Data to process ->
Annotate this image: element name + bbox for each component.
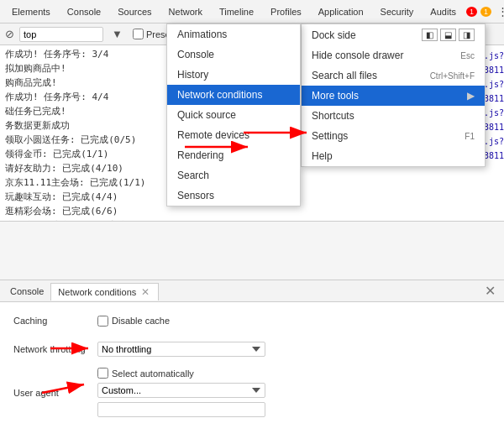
more-tools-submenu: Animations Console History Network condi… xyxy=(166,24,301,206)
submenu-animations[interactable]: Animations xyxy=(167,24,300,44)
throttling-control: No throttling Fast 3G Slow 3G Offline xyxy=(97,342,265,357)
filter-icon: ⊘ xyxy=(5,28,14,40)
context-menu: Dock side ◧ ⬓ ◨ Hide console drawer Esc … xyxy=(301,24,486,167)
filter-input[interactable] xyxy=(19,27,103,42)
network-conditions-panel: Caching Disable cache Network throttling… xyxy=(0,302,504,439)
user-agent-label: User agent xyxy=(13,388,97,398)
submenu-network-conditions[interactable]: Network conditions xyxy=(167,85,300,105)
disable-cache-label: Disable cache xyxy=(97,316,170,327)
throttling-label: Network throttling xyxy=(13,344,97,354)
dock-left-icon[interactable]: ◧ xyxy=(422,29,438,41)
close-bottom-panel-button[interactable]: ✕ xyxy=(480,283,501,299)
tab-network[interactable]: Network xyxy=(160,3,211,20)
tab-application[interactable]: Application xyxy=(310,3,372,20)
tab-sources[interactable]: Sources xyxy=(109,3,160,20)
user-agent-control: Select automatically Custom... Chrome Fi… xyxy=(97,368,265,417)
ua-text-input[interactable]: jdapp;android;8.4.2;8.0.0;network/wifi;m… xyxy=(97,402,265,417)
devtools-tabbar: Elements Console Sources Network Timelin… xyxy=(0,0,504,24)
tab-profiles[interactable]: Profiles xyxy=(262,3,310,20)
bottom-tab-console[interactable]: Console xyxy=(3,284,50,299)
submenu-console[interactable]: Console xyxy=(167,44,300,65)
submenu-quick-source[interactable]: Quick source xyxy=(167,105,300,125)
submenu-search[interactable]: Search xyxy=(167,165,300,186)
user-agent-row: User agent Select automatically Custom..… xyxy=(13,368,491,417)
select-auto-label: Select automatically xyxy=(97,368,194,379)
more-options-button[interactable]: ⋮ xyxy=(495,3,504,20)
caching-label: Caching xyxy=(13,316,97,326)
submenu-rendering[interactable]: Rendering xyxy=(167,145,300,165)
caching-row: Caching Disable cache xyxy=(13,311,491,331)
console-line: 为精选品牌惊喜会员: 已完成(15/15) xyxy=(5,218,344,222)
preserve-log-checkbox[interactable] xyxy=(133,29,144,39)
bottom-panel: Console Network conditions ✕ ✕ Caching D… xyxy=(0,280,504,439)
submenu-sensors[interactable]: Sensors xyxy=(167,186,300,206)
menu-more-tools[interactable]: More tools ▶ xyxy=(302,86,485,106)
submenu-history[interactable]: History xyxy=(167,65,300,85)
disable-cache-checkbox[interactable] xyxy=(97,316,108,327)
warning-badge: 1 xyxy=(480,7,491,17)
tab-elements[interactable]: Elements xyxy=(3,3,59,20)
throttling-row: Network throttling No throttling Fast 3G… xyxy=(13,339,491,359)
menu-dock-side[interactable]: Dock side ◧ ⬓ ◨ xyxy=(302,24,485,45)
bottom-tab-network-conditions[interactable]: Network conditions ✕ xyxy=(50,283,159,301)
dock-right-icon[interactable]: ◨ xyxy=(459,29,475,41)
bottom-tabs-bar: Console Network conditions ✕ ✕ xyxy=(0,280,504,302)
tab-security[interactable]: Security xyxy=(372,3,423,20)
menu-hide-console[interactable]: Hide console drawer Esc xyxy=(302,45,485,65)
dock-bottom-icon[interactable]: ⬓ xyxy=(440,29,456,41)
throttling-select[interactable]: No throttling Fast 3G Slow 3G Offline xyxy=(97,342,265,357)
select-auto-checkbox[interactable] xyxy=(97,368,108,379)
tab-timeline[interactable]: Timeline xyxy=(211,3,262,20)
menu-settings[interactable]: Settings F1 xyxy=(302,126,485,146)
caching-control: Disable cache xyxy=(97,316,170,327)
submenu-remote-devices[interactable]: Remote devices xyxy=(167,125,300,145)
tab-audits[interactable]: Audits xyxy=(422,3,465,20)
devtools-toolbar-icons: 1 1 ⋮ ✕ xyxy=(465,3,504,20)
menu-help[interactable]: Help xyxy=(302,146,485,166)
ua-select[interactable]: Custom... Chrome Firefox Safari xyxy=(97,383,265,398)
tab-console[interactable]: Console xyxy=(59,3,109,20)
menu-search-all[interactable]: Search all files Ctrl+Shift+F xyxy=(302,65,485,86)
error-badge: 1 xyxy=(466,7,477,17)
menu-shortcuts[interactable]: Shortcuts xyxy=(302,106,485,126)
close-network-conditions-tab[interactable]: ✕ xyxy=(139,286,151,298)
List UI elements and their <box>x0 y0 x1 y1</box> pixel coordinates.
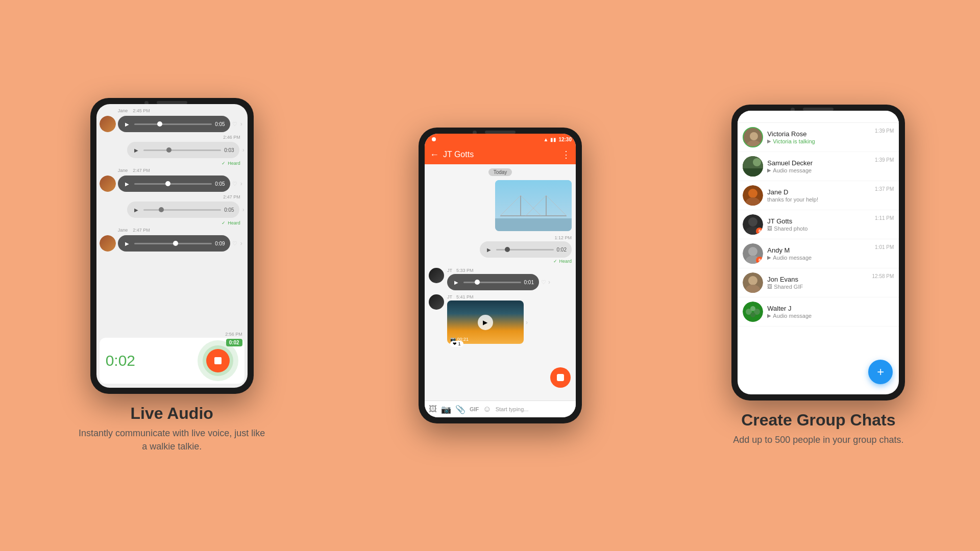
svg-point-21 <box>748 217 757 227</box>
play-icon-out[interactable]: ▶ <box>485 245 493 254</box>
play-icon-5[interactable]: ▶ <box>123 239 131 247</box>
bridge-svg <box>495 180 572 231</box>
andy-badge: 8 <box>756 257 763 264</box>
play-icon-3[interactable]: ▶ <box>123 180 131 188</box>
bridge-image[interactable] <box>495 180 572 231</box>
progress-2 <box>143 149 222 151</box>
arrow-3[interactable]: › <box>240 180 242 187</box>
play-icon-1[interactable]: ▶ <box>123 120 131 128</box>
sender-time-video: 5:41 PM <box>456 294 474 299</box>
avatar-jane-1 <box>100 116 116 132</box>
list-item-jt[interactable]: 8 JT Gotts 🖼 Shared photo 1:11 PM <box>738 210 899 239</box>
status-bar: ▲ ▮▮ 12:30 <box>425 134 576 145</box>
right-caption-sub: Add up to 500 people in your group chats… <box>733 434 903 446</box>
victoria-status: Victoria is talking <box>773 138 815 144</box>
svg-point-18 <box>748 189 757 198</box>
incoming-audio-bubble-1[interactable]: ▶ 0:01 <box>447 274 539 290</box>
heard-4: ✓ Heard <box>100 220 244 226</box>
duration-1: 0:05 <box>215 121 225 127</box>
walter-name: Walter J <box>767 305 894 312</box>
progress-dot-2 <box>166 147 172 153</box>
gif-icon-jon: 🖼 <box>767 284 772 289</box>
audio-bubble-5[interactable]: ▶ 0:09 <box>118 235 230 252</box>
jon-time: 12:58 PM <box>872 273 894 279</box>
time-2: 2:46 PM <box>223 135 240 140</box>
list-item-samuel[interactable]: Samuel Decker ▶ Audio message 1:39 PM <box>738 152 899 181</box>
audio-icon-andy: ▶ <box>767 255 771 260</box>
recording-visual: 0:02 <box>198 343 238 379</box>
list-item-jon[interactable]: Jon Evans 🖼 Shared GIF 12:58 PM <box>738 268 899 297</box>
middle-phone: ▲ ▮▮ 12:30 ← JT Gotts ⋮ Today <box>419 128 582 423</box>
avatar-walter <box>743 302 763 322</box>
chat-input-bar: 🖼 📷 📎 GIF ☺ Start typing... <box>425 400 576 417</box>
gif-icon[interactable]: GIF <box>470 406 479 412</box>
heart-icon-5[interactable]: ♡ <box>232 240 237 247</box>
arrow-incoming-1[interactable]: › <box>548 279 550 286</box>
out-progress <box>496 249 554 251</box>
back-button[interactable]: ← <box>430 149 439 160</box>
more-button[interactable]: ⋮ <box>561 149 571 160</box>
right-phone-screen: Victoria Rose ▶ Victoria is talking 1:39… <box>738 111 899 394</box>
arrow-5[interactable]: › <box>240 240 242 247</box>
list-item-walter[interactable]: Walter J ▶ Audio message <box>738 297 899 327</box>
arrow-1[interactable]: › <box>240 120 242 128</box>
left-phone-screen: Jane 2:45 PM ▶ 0:05 ♡ › <box>96 104 248 388</box>
progress-1 <box>134 123 212 125</box>
audio-screen: Jane 2:45 PM ▶ 0:05 ♡ › <box>96 104 248 388</box>
emoji-icon[interactable]: ☺ <box>483 405 491 414</box>
paperclip-icon[interactable]: 📎 <box>455 405 465 414</box>
camera-icon[interactable]: 📷 <box>441 405 451 414</box>
checkmark-2: ✓ <box>222 161 226 166</box>
list-item-jane[interactable]: Jane D thanks for your help! 1:37 PM <box>738 181 899 210</box>
stop-icon <box>214 357 222 364</box>
sender-label-1: Jane 2:45 PM <box>118 108 244 113</box>
chat-list-header <box>738 111 899 123</box>
reaction-badge[interactable]: ❤ 1 <box>450 341 463 347</box>
incoming-msg-video: JT 5:41 PM ▶ 📷 00:21 ❤ 1 <box>429 294 572 344</box>
video-container: ▶ 📷 00:21 ❤ 1 › <box>447 300 528 344</box>
audio-msg-4: ▶ 0:05 › <box>100 202 244 218</box>
outgoing-audio-bubble[interactable]: ▶ 0:02 <box>480 241 572 258</box>
walter-info: Walter J ▶ Audio message <box>767 305 894 319</box>
play-incoming-1[interactable]: ▶ <box>452 278 460 286</box>
play-icon-4[interactable]: ▶ <box>132 206 140 214</box>
jt-badge: 8 <box>756 228 763 235</box>
audio-bubble-2[interactable]: ▶ 0:03 <box>127 142 239 158</box>
victoria-time: 1:39 PM <box>875 128 894 134</box>
heart-icon-3[interactable]: ♡ <box>232 181 237 187</box>
audio-bubble-1[interactable]: ▶ 0:05 <box>118 116 230 132</box>
recording-time-label: 2:56 PM <box>100 332 244 337</box>
left-phone: Jane 2:45 PM ▶ 0:05 ♡ › <box>90 98 254 394</box>
video-play-btn[interactable]: ▶ <box>478 315 493 330</box>
avatar-jane <box>743 185 763 206</box>
jt-time: 1:11 PM <box>875 215 894 221</box>
audio-bubble-3[interactable]: ▶ 0:05 <box>118 176 230 192</box>
video-thumbnail[interactable]: ▶ 📷 00:21 ❤ 1 <box>447 300 524 344</box>
right-section: Victoria Rose ▶ Victoria is talking 1:39… <box>731 0 905 551</box>
image-attach-icon[interactable]: 🖼 <box>429 405 437 414</box>
heard-2: ✓ Heard <box>100 161 244 166</box>
arrow-4[interactable]: › <box>242 206 244 213</box>
jane-status: thanks for your help! <box>767 196 818 203</box>
record-fab[interactable] <box>550 367 571 388</box>
stop-button[interactable] <box>206 349 230 372</box>
outgoing-audio-container: 1:12 PM ▶ 0:02 ✓ Heard <box>480 235 572 264</box>
heart-icon-1[interactable]: ♡ <box>232 121 237 128</box>
audio-bubble-4[interactable]: ▶ 0:05 <box>127 202 239 218</box>
andy-status: Audio message <box>773 255 812 261</box>
chat-header: ← JT Gotts ⋮ <box>425 145 576 164</box>
list-item-andy[interactable]: 8 Andy M ▶ Audio message 1:01 PM <box>738 239 899 268</box>
progress-3 <box>134 183 212 185</box>
play-icon-2[interactable]: ▶ <box>132 146 140 154</box>
heart-incoming-1[interactable]: ♡ <box>541 279 546 286</box>
list-item-victoria[interactable]: Victoria Rose ▶ Victoria is talking 1:39… <box>738 123 899 152</box>
chat-body: Today <box>425 164 576 400</box>
svg-point-27 <box>748 276 757 285</box>
andy-time: 1:01 PM <box>875 244 894 250</box>
add-contact-fab[interactable]: + <box>868 360 893 384</box>
chat-input[interactable]: Start typing... <box>496 404 572 414</box>
wifi-icon: ▲ <box>544 137 549 142</box>
jane-avatar-img <box>743 185 763 206</box>
arrow-video[interactable]: › <box>526 319 528 326</box>
arrow-2[interactable]: › <box>242 146 244 154</box>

What the task requires -> Copy out each line of the data where the string "stop" appears.

Written reply ->
stop-icon <box>214 357 222 364</box>
stop-button[interactable] <box>206 349 230 372</box>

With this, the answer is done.